━━ INPUT DATA ━━
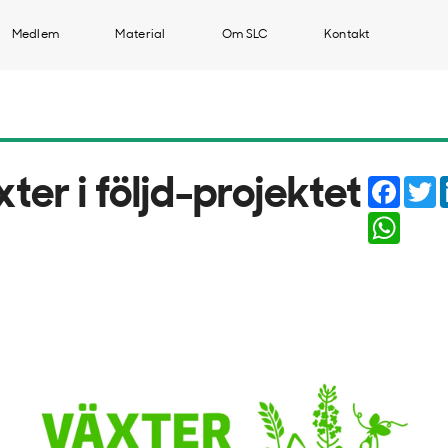
Medlem
Material
Om SLC
Kontakt
Faceb
T
ter i följd-projektet
Whats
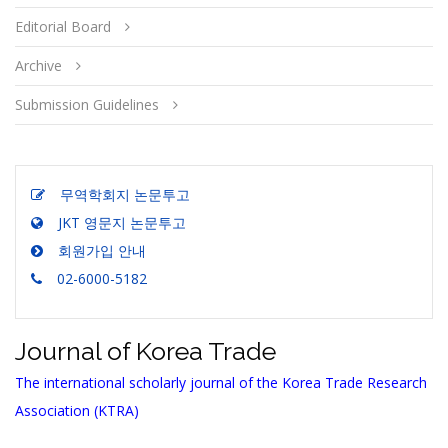
Editorial Board
Archive
Submission Guidelines
무역학회지 논문투고
JKT 영문지 논문투고
회원가입 안내
02-6000-5182
Journal of Korea Trade
The international scholarly journal of the Korea Trade Research
Association (KTRA)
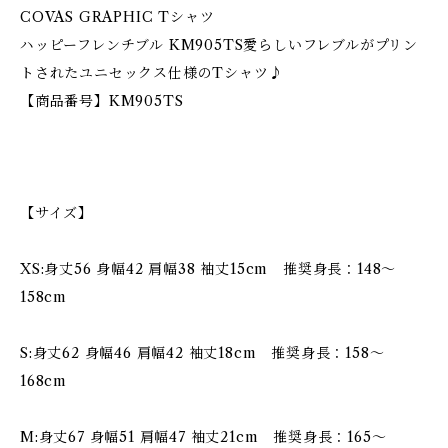
COVAS GRAPHIC Tシャツ
ハッピーフレンチブル KM905TS愛らしいフレブルがプリン
トされたユニセックス仕様のTシャツ♪
【商品番号】KM905TS
【サイズ】
XS:身丈56 身幅42 肩幅38 袖丈15cm 推奨身長：148〜
158cm
S:身丈62 身幅46 肩幅42 袖丈18cm 推奨身長：158〜
168cm
M:身丈67 身幅51 肩幅47 袖丈21cm 推奨身長：165〜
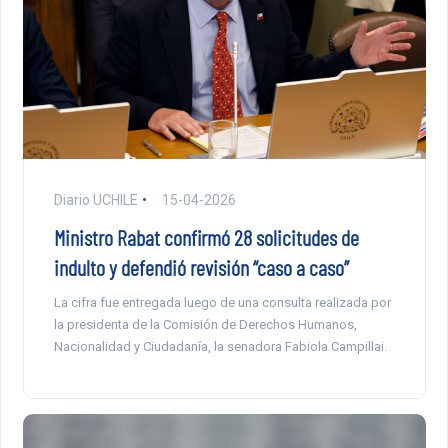
Diario UCHILE
15-04-2026
Ministro Rabat confirmó 28 solicitudes de
indulto y defendió revisión “caso a caso”
La cifra fue entregada luego de una consulta realizada por
la presidenta de la Comisión de Derechos Humanos,
Nacionalidad y Ciudadanía, la senadora Fabiola Campillai.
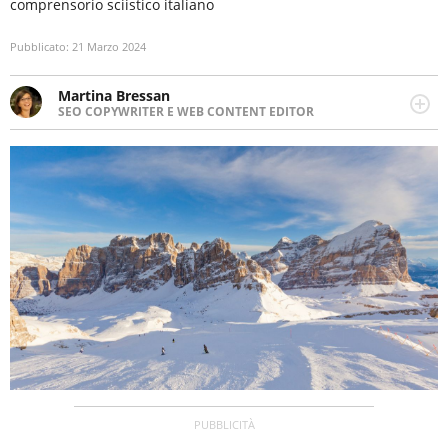
comprensorio sciistico italiano
Pubblicato:
21 Marzo 2024
Martina Bressan
SEO COPYWRITER E WEB CONTENT EDITOR
Appassionata di viaggi, di trail running e di yoga, ama
scoprire nuovi posti e nuove culture. Curiosa,
determinata e intraprendente adora leggere ma
soprattutto scrivere.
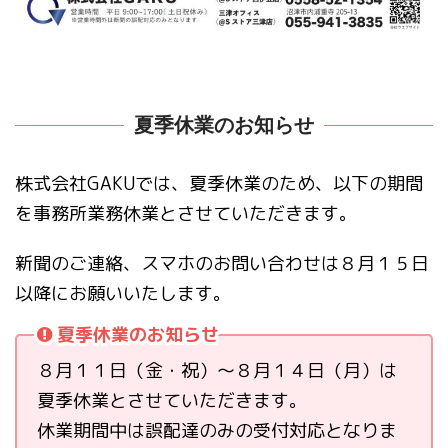
夏季休業のお知らせ
株式会社GAKUでは、夏季休業のため、以下の期間
を事務所業務休業とさせていただきます。
新聞のご連絡、スマホのお問い合わせは８月１５日
以降にお願いいたします。
夏季休業のお知らせ
８月１１日（金・祝）〜８月１４日（月）は
夏季休業とさせていただきます。
休業期間中は誤配達のみの受付対応となりま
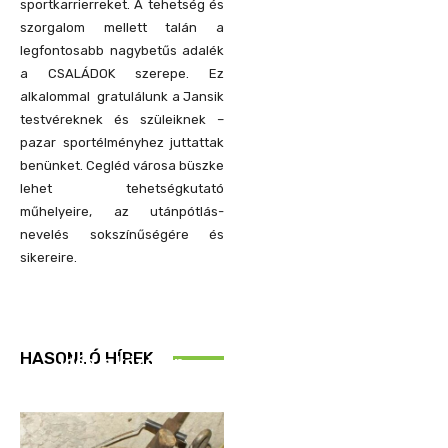
sportkarrierreket. A tehetség és
szorgalom mellett talán a
legfontosabb nagybetűs adalék
a CSALÁDOK szerepe. Ez
alkalommal gratulálunk a Jansik
testvéreknek és szüleiknek –
pazar sportélményhez juttattak
benünket. Cegléd városa büszke
lehet tehetségkutató
műhelyeire, az utánpótlás-
nevelés sokszínűségére és
sikereire.
REND ŐRE
HASONLÓ HÍREK
Idén is közösen
ellenőriztek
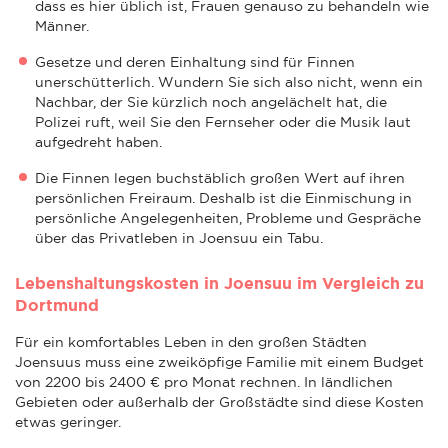
dass es hier üblich ist, Frauen genauso zu behandeln wie
Männer.
Gesetze und deren Einhaltung sind für Finnen
unerschütterlich. Wundern Sie sich also nicht, wenn ein
Nachbar, der Sie kürzlich noch angelächelt hat, die
Polizei ruft, weil Sie den Fernseher oder die Musik laut
aufgedreht haben.
Die Finnen legen buchstäblich großen Wert auf ihren
persönlichen Freiraum. Deshalb ist die Einmischung in
persönliche Angelegenheiten, Probleme und Gespräche
über das Privatleben in Joensuu ein Tabu.
Lebenshaltungskosten in Joensuu im Vergleich zu
Dortmund
Für ein komfortables Leben in den großen Städten
Joensuus muss eine zweiköpfige Familie mit einem Budget
von 2200 bis 2400 € pro Monat rechnen. In ländlichen
Gebieten oder außerhalb der Großstädte sind diese Kosten
etwas geringer.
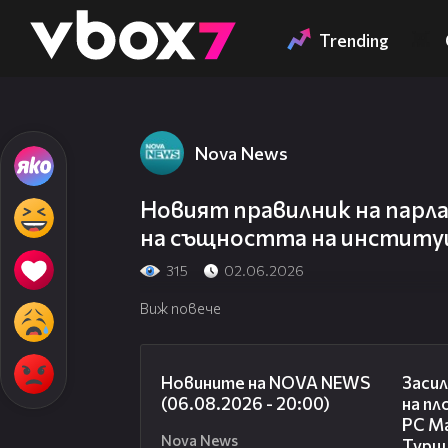
Member of
👾
Trending
Nova News
Новият правилник на парл
на същността на институ
315
02.06.2026
Виж повече
23:12
Новините на NOVA NEWS
Засил
(06.08.2026 - 20:00)
на пл
РС Ма
Nova News
Турц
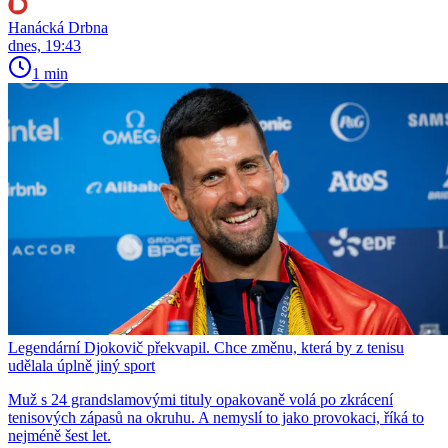
Hanácká Drbna
dnes, 19:43
1 min
Legendární Djokovič překvapil. Chce změnu, která by z tenisu
udělala úplně jiný sport
Muž s 24 grandslamovými tituly opakovaně volá po zkrácení
tenisových zápasů na okruhu. A nemyslí to jako provokaci, říká to
nejméně šest let.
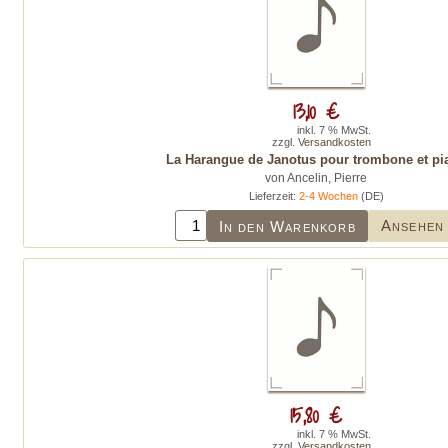
13,10 €
inkl. 7 % MwSt.
zzgl.
Versandkosten
La Harangue de Janotus pour trombone et pi
von Ancelin, Pierre
Lieferzeit:
2-4 Wochen
(DE)
Ansehen
In den Warenkorb
15,80 €
inkl. 7 % MwSt.
zzgl.
Versandkosten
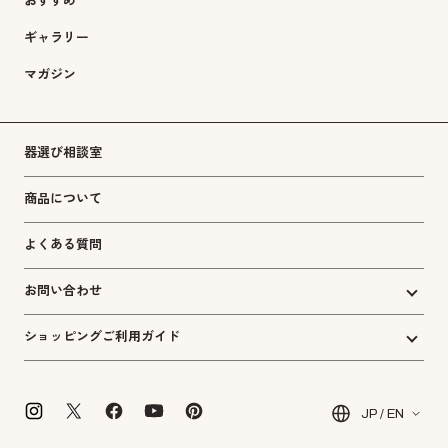
おすすめ
ギャラリー
マガジン
器選び相談室
商品について
よくある質問
お問い合わせ
ショッピングご利用ガイド
JP / EN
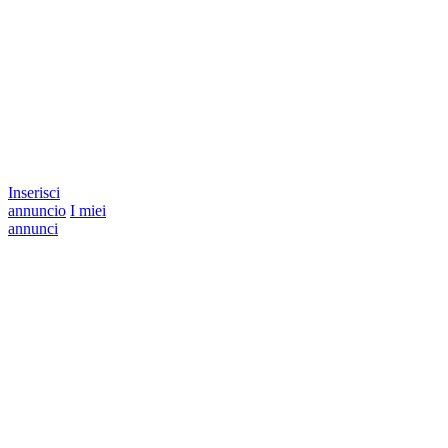
Inserisci
annuncio
I miei
annunci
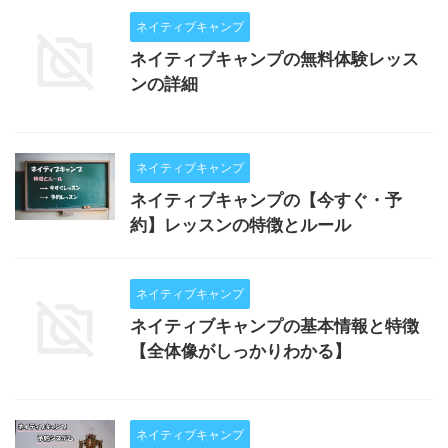
ネイティブキャンプ
ネイティブキャンプの無料体験レッス
ンの詳細
ネイティブキャンプ
ネイティブキャンプの【今すぐ・予
約】レッスンの特徴とルール
ネイティブキャンプ
ネイティブキャンプの基本情報と特徴
【全体像がしっかりわかる】
ネイティブキャンプ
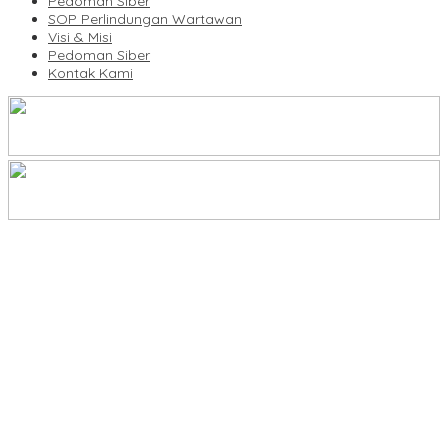
Pedoman Siber
SOP Perlindungan Wartawan
Visi & Misi
Pedoman Siber
Kontak Kami
Legalitas Tower di Karuwisi–Sinrijala Dipertanyakan Warga
KBLI Hotel Diperbarui, Pelaku Usaha di Sulsel Diminta Segera
Sesuaikan Izin
UNIMEN Buka 8 Prodi Baru, Perkuat Akses Pendidikan Tinggi dan
Daya Saing Lulusan
Bank Sulselbar Bantu Dump Truck Sampah, Enrekang Perkuat
Layanan Kebersihan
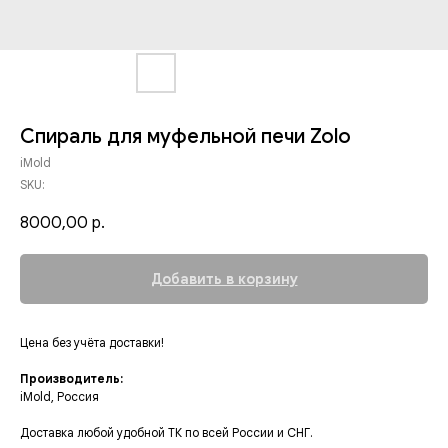
Спираль для муфельной печи Zolo
iMold
SKU:
8000,00
р.
Добавить в корзину
Цена без учёта доставки!
Производитель:
iMold, Россия
Доставка любой удобной ТК по всей России и СНГ.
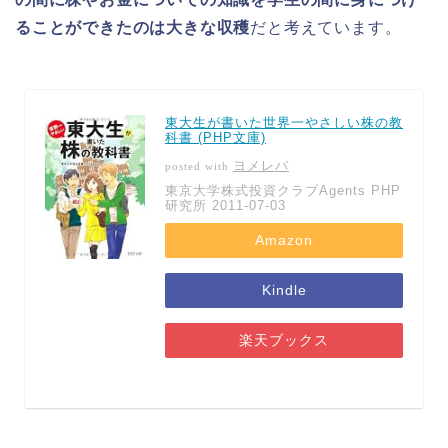
ることができたのは大きな収穫
だと考えています。
東大生が書いた世界一やさしい株の教
科書 (PHP文庫)
ヨメレバ
posted with
東京大学株式投資クラブAgents PHP
研究所 2011-07-03
Amazon
Kindle
楽天ブックス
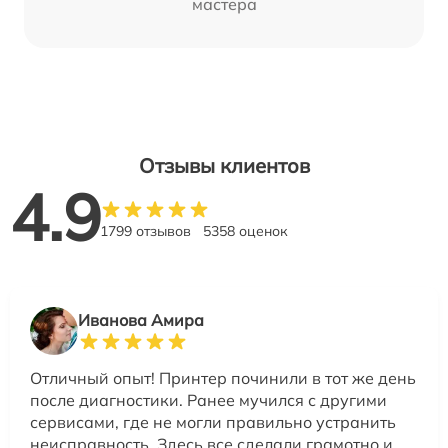
мастера
Отзывы клиентов
4.9
1799 отзывов
5358 оценок
Иванова Амира
Отличный опыт! Принтер починили в тот же день
после диагностики. Ранее мучился с другими
сервисами, где не могли правильно устранить
неисправность. Здесь все сделали грамотно и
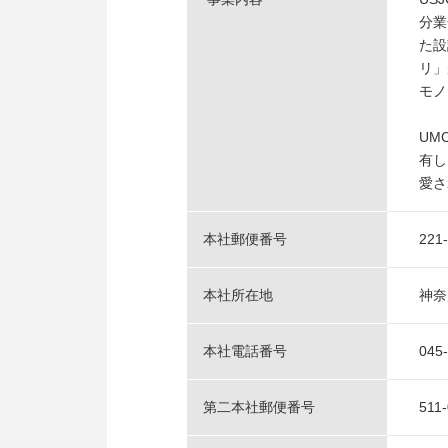
分業
た設
リ」
モノ
UM
有し
愛さ
本社郵便番号
221
本社所在地
神奈
本社電話番号
045
第二本社郵便番号
511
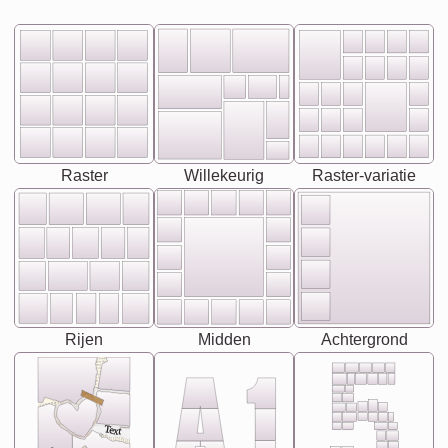
Raster
Willekeurig
Raster-variatie
Rijen
Midden
Achtergrond
Text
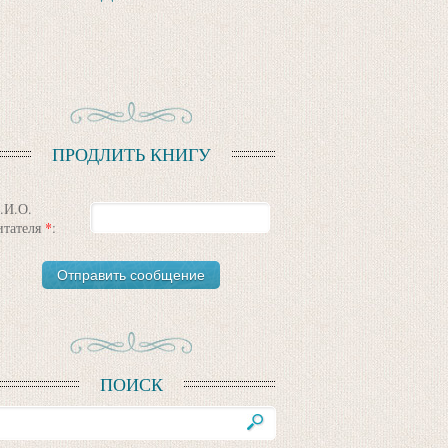
ПРОДЛИТЬ КНИГУ
.И.О.
итателя
*
:
ПОИСК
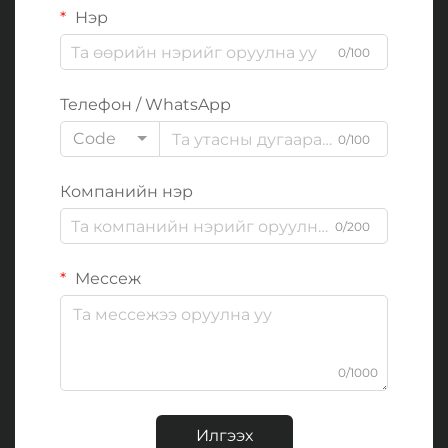
Нэр
0/100
Телефон / WhatsApp
Code
0/100
Компанийн нэр
0/200
Мессеж
0/1000
Илгээх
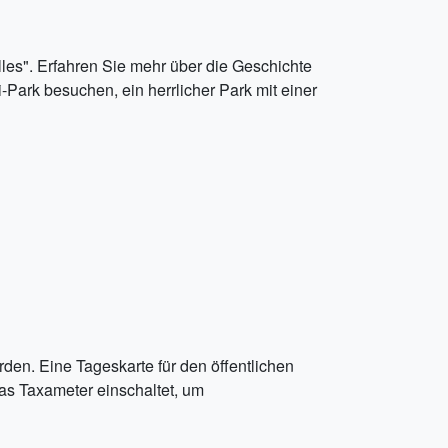
les". Erfahren Sie mehr über die Geschichte
Park besuchen, ein herrlicher Park mit einer
den. Eine Tageskarte für den öffentlichen
das Taxameter einschaltet, um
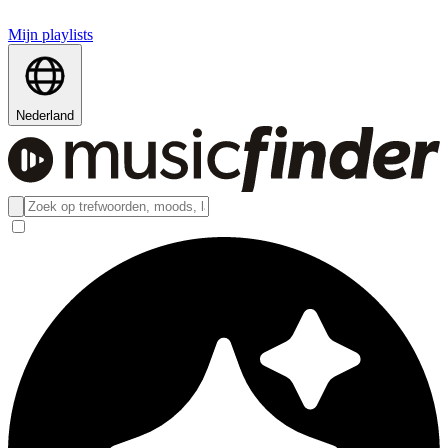
Mijn playlists
Nederland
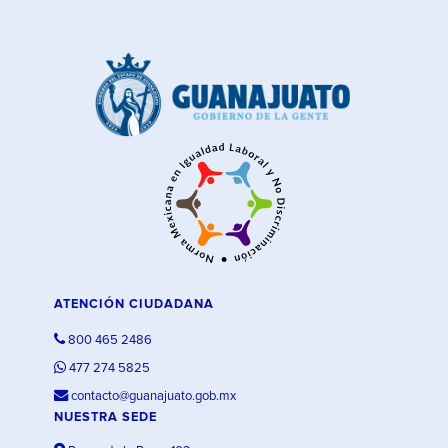
ATENCIÓN CIUDADANA
800 465 2486
477 274 5825
contacto@guanajuato.gob.mx
NUESTRA SEDE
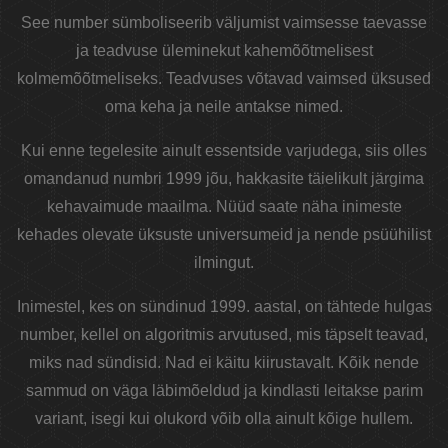
See number sümboliseerib väljumist vaimsesse taevasse
ja teadvuse üleminekut kahemõõtmelisest
kolmemõõtmeliseks. Teadvuses võtavad vaimsed üksused
oma keha ja neile antakse nimed.
Kui enne tegelesite ainult essentside varjudega, siis olles
omandanud numbri 1999 jõu, hakkasite täielikult järgima
kehavaimude maailma. Nüüd saate näha inimeste
kehades olevate üksuste universumeid ja nende psüühilist
ilmingut.
Inimestel, kes on sündinud 1999. aastal, on tähtede hulgas
number, kellel on algoritmis arvutused, mis täpselt teavad,
miks nad sündisid. Nad ei käitu kiirustavalt. Kõik nende
sammud on väga läbimõeldud ja kindlasti leitakse parim
variant, isegi kui olukord võib olla ainult kõige hullem.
━━━
_ASSIGNED TASK_.
Take the material above and output only the lines from the one that contains "contacto@guanajuato.gob.mx" through the one that contains "kehavaimude maailma. Nüüd saate näha inimeste", ends included and images left out.

_OUTPUT FOR THIS TASK_.
contacto@guanajuato.gob.mx
NUESTRA SEDE
See number sümboliseerib väljumist vaimsesse taevasse
ja teadvuse üleminekut kahemõõtmelisest
kolmemõõtmeliseks. Teadvuses võtavad vaimsed üksused
oma keha ja neile antakse nimed.
Kui enne tegelesite ainult essentside varjudega, siis olles
omandanud numbri 1999 jõu, hakkasite täielikult järgima
kehavaimude maailma. Nüüd saate näha inimeste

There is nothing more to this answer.